If you want to get best quality of vulnerability data, you may have to visit VulDB.
Analysis
by VulDB Data Team • 03/12/2026
The vulnerability identified as CVE-2026-29065 affects changedetection.io, a popular open source web page change detection tool designed to monitor website content changes and notify users of modifications. This tool operates by periodically checking web pages and comparing their content to detect alterations, making it valuable for monitoring news sites, price changes, or any dynamic content. The vulnerability resides within the backup restore functionality of the application, specifically in how it processes uploaded ZIP archives. Prior to version 0.54.4, the application failed to properly validate file paths contained within ZIP archives during the extraction process, creating a path traversal vulnerability that could be exploited by malicious actors to overwrite arbitrary files on the target system.

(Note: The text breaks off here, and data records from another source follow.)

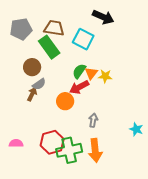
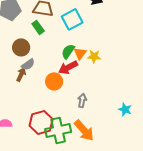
cyan square: (83, 39) -> (72, 19), turned 35
green rectangle: (49, 47) -> (38, 27), size x0.6
orange arrow: (95, 150) -> (84, 130), turned -35

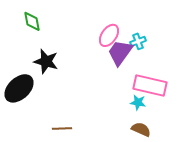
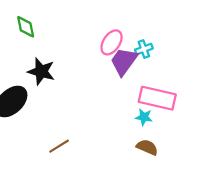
brown line: (62, 128) -> (59, 146), turned -30

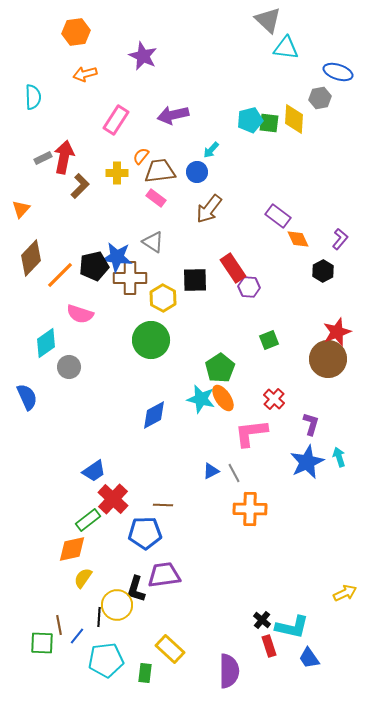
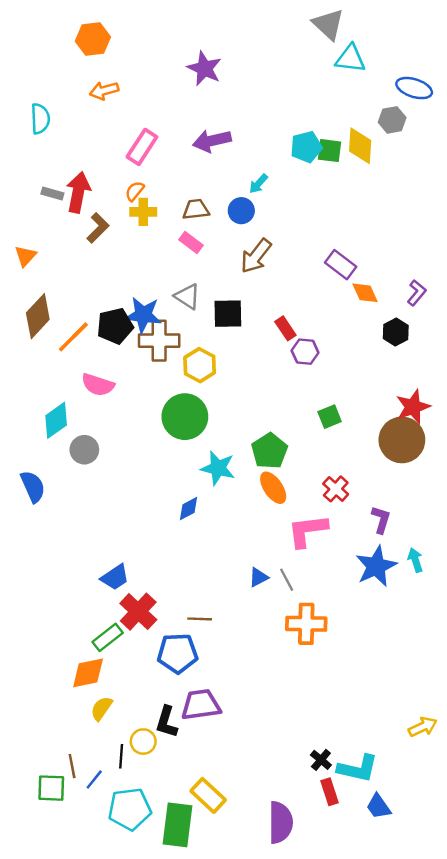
purple star: (143, 56) -> (204, 68), moved
orange semicircle: (141, 156) -> (135, 191), moved
gray rectangle: (43, 158) -> (52, 193), turned 42
brown trapezoid: (160, 171) -> (196, 209), size x0.7
red rectangle: (233, 268) -> (285, 328), size x0.7
black square: (195, 280) -> (228, 314), moved
cyan star: (201, 399) -> (218, 468), moved
blue diamond: (154, 415) -> (189, 509), size x0.7
yellow circle: (117, 605) -> (143, 742), size x0.7
green rectangle: (145, 673) -> (178, 825), size x1.8

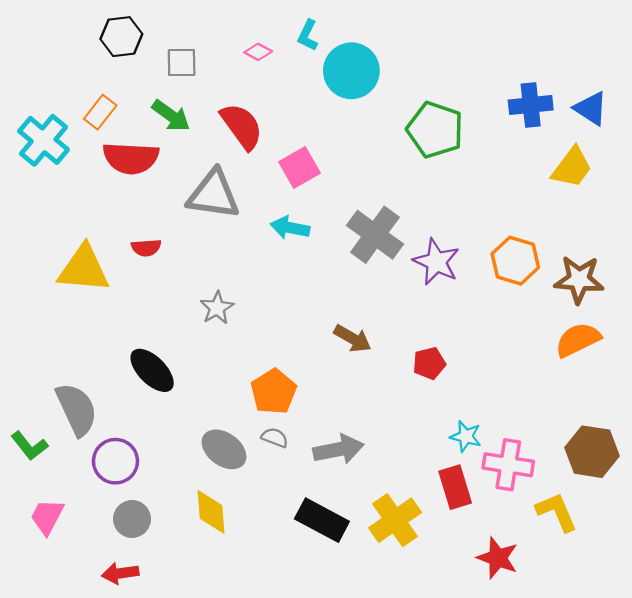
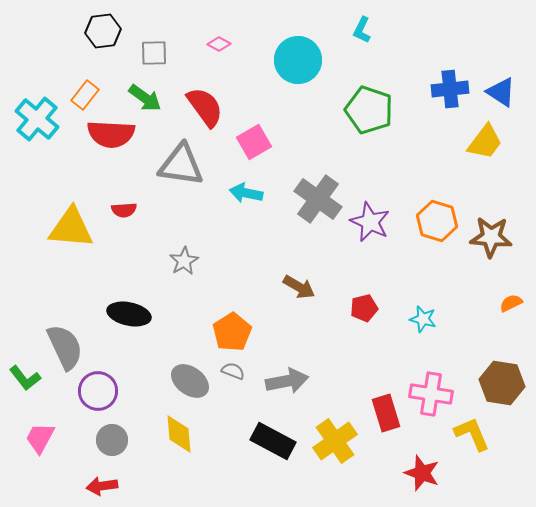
cyan L-shape: (308, 35) -> (362, 30), moved
orange semicircle: (578, 340) -> (511, 303), moved, size x0.6
black ellipse: (152, 370) -> (129, 314), turned -33
cyan star: (466, 436) -> (423, 319), moved

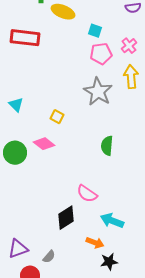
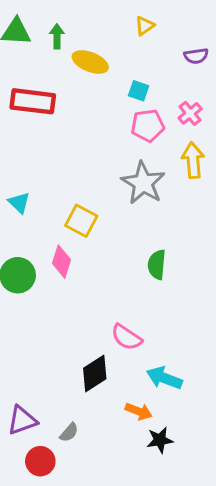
yellow square: (57, 117) -> (81, 221), size x1.5
pink diamond: (44, 144) -> (62, 262), turned 70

The technical flaw represents a classic Zip Slip vulnerability classified under CWE-22, which occurs when applications extract files from untrusted ZIP archives without properly sanitizing the file paths contained within those archives. When a user uploads a ZIP file containing maliciously crafted file paths such as ../../etc/passwd or ../../../windows/system32/drivers/etc/hosts, the application extracts these files to their specified locations rather than to a designated safe directory. This vulnerability stems from inadequate input validation and path sanitization within the archive extraction logic, allowing attackers to traverse the file system hierarchy and write files to locations outside the intended extraction directory. The flaw is particularly dangerous because it can be exploited through the backup restore functionality, which typically runs with elevated privileges necessary to modify system files.
The operational impact of this vulnerability extends beyond simple file overwrites to potentially enable complete system compromise. An attacker who successfully exploits this vulnerability could overwrite critical system files, configuration files, or even executable components, leading to privilege escalation, persistent backdoors, or complete system takeover. The vulnerability affects the application's backup restore functionality, which is typically used by administrators to recover system state or migrate configurations. If an attacker can upload a malicious ZIP archive through the backup restore feature, they can potentially overwrite files in the application's installation directory, system directories, or even user-specific files, depending on the permissions of the running process. This creates a significant risk for environments where the application runs with elevated privileges or where backup files might be processed without proper sandboxing.
Mitigation strategies for CVE-2026-29065 focus primarily on updating to the patched version 0.54.4, which implements proper path validation and sanitization during ZIP archive extraction. Organizations should also implement additional security controls including restricting upload capabilities to trusted users only, implementing strict file type validation for backup archives, and ensuring that the application runs with minimal necessary privileges. The fix typically involves implementing proper path validation that checks for directory traversal sequences such as ../ or ..\ and rejects archives containing such patterns. Security practitioners should also consider implementing network segmentation, monitoring for unusual file system activity, and conducting regular security assessments of the application's backup and restore functionality. This vulnerability aligns with ATT&CK technique T1059.007 for executing malicious code through file system manipulation and T1566 for initial access through malicious file uploads, making it a critical vulnerability for organizations that rely on web page monitoring tools in production environments.